Mara described it as
“an exchange and mart for scurrility and calumny”, and afterwards the hardiest repaired to the Horseshoe Bar in the Shelbourne or ‘‘Doheny’s’’ to continue the revelry. It may even have been the place that inspired the ill-received notion of introducing cafe-bars to Ireland. The idea, conceived by McDowell when he was Minister for Justice, was all too readily bludgeoned to oblivion by the publicans lobby.
Sure, it’s not housed in Georgian splendour or blessed with ornate plasterwork or fine fenestration — and, truth be told, the Italian-inspired food in the Unicorn wasn’t always great, even though it was never cheap.
But it had an appealingly louche atmosphere, a feeling that, well anybody from a government minister to a tipsy PR person could come stumbling through the door.
The little side street where people sat at the outside tables on a sunny afternoon was always captivating. Now the site is owned by Aviva Life & Pensions and, as you’d expect from these financial philistines, the profit margins per square foot are far more tantalising than the building’s heart and history.

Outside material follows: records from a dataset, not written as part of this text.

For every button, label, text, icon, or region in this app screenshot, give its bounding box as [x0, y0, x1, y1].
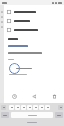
- button[interactable]: Key: [33, 105, 38, 110]
- button[interactable]: Key: [39, 105, 44, 110]
- other: Snooze: [12, 94, 17, 99]
- button[interactable]: [4, 16, 64, 25]
- button[interactable]: Space: [11, 112, 53, 118]
- button[interactable]: Key: [9, 105, 14, 110]
- button[interactable]: Enter: [55, 112, 63, 118]
- button[interactable]: Key: [21, 105, 26, 110]
- button[interactable]: Key: [45, 105, 50, 110]
- button[interactable]: Delete: [50, 92, 58, 100]
- button[interactable]: [4, 62, 64, 74]
- button[interactable]: Symbols: [1, 112, 9, 118]
- button[interactable]: Backspace: [58, 105, 63, 110]
- other: Delete: [52, 94, 57, 99]
- button[interactable]: Share: [30, 92, 38, 100]
- button[interactable]: Key: [15, 105, 20, 110]
- button[interactable]: Snooze: [10, 92, 18, 100]
- button[interactable]: Key: [27, 105, 32, 110]
- other: Share: [32, 94, 37, 99]
- button[interactable]: [4, 25, 64, 34]
- button[interactable]: Emoji: [1, 105, 6, 110]
- button[interactable]: [4, 7, 64, 16]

Merrion Court is a short row of low buildings with balconies upstairs, now converted into two properties, one of which houses the Unicorn. It was originally a coach house and outhouses for No. 3 Ely Place.
Owned by Frederick and Annie Dick, No. 3 was the headquarters of the Dublin Theosophical Society, devoted to the “universal brotherhood” and the occult, which appealed to the poet and founding president of the society, WB Yeats.
In January 1888, Yeats attended a seance in Dublin where, according to the literary historian Professor Terence Brown, he had “a terrifying experience”. The poet and Nobel laureate said later that during this event, his whole body “moved like a suddenly unrolled watch spring” and he was thrown back against the wall.
“For years afterwards, I would not go to a seance or turn a table and would often ask myself what was that violent impulse that had run through my nerves. Was it a part of myself — something always to be a danger perhaps; or had it come from without, as it seemed,” he wrote.
Fast forward 50 years, when two Jewish Austrians, Erwin and Lisl Strunz, escaped from Vienna as Hitler closed his grip on the city and arrived in Dublin with the help of the writer Hubert Butler. According to food historian Mairtin Mac Con Iomaire, they decided to open a restaurant in the centre of Dublin and were able to get a cheap lease on a building in Merrion Court “because people thought it was haunted by WB Yeats who had held seances there”.
They christened their new restaurant, which opened in 1941, the Unicorn. It was financed by Clontarf market gardener and businessman William Griffith and soon its French and Austrian cuisine and “the prettiest and politest” waitresses in Dublin ensured its success. It was patronised by society figures like Lord Longford, a member of the Irish Senate, and his wife Christine, their co-director of the Gate Theatre, Hilton Edwards, the singer Margaret Burke Sheridan, the writer Kate O’Brien and the actress Shelagh Richards.
So PJ and the gang did not invent Dublin’s ‘‘cafe society’’, much as they might like to have believed; it was there before them and may even be there after them.
According to legend, Eduard Hempel, Hitler’s minister in Dublin, and his acolytes came to dine one evening during the Emergency. Strunz, a pacifist, took their orders but sprinkled so much salt over their dinner that they stamped out in disgust, to his great delight.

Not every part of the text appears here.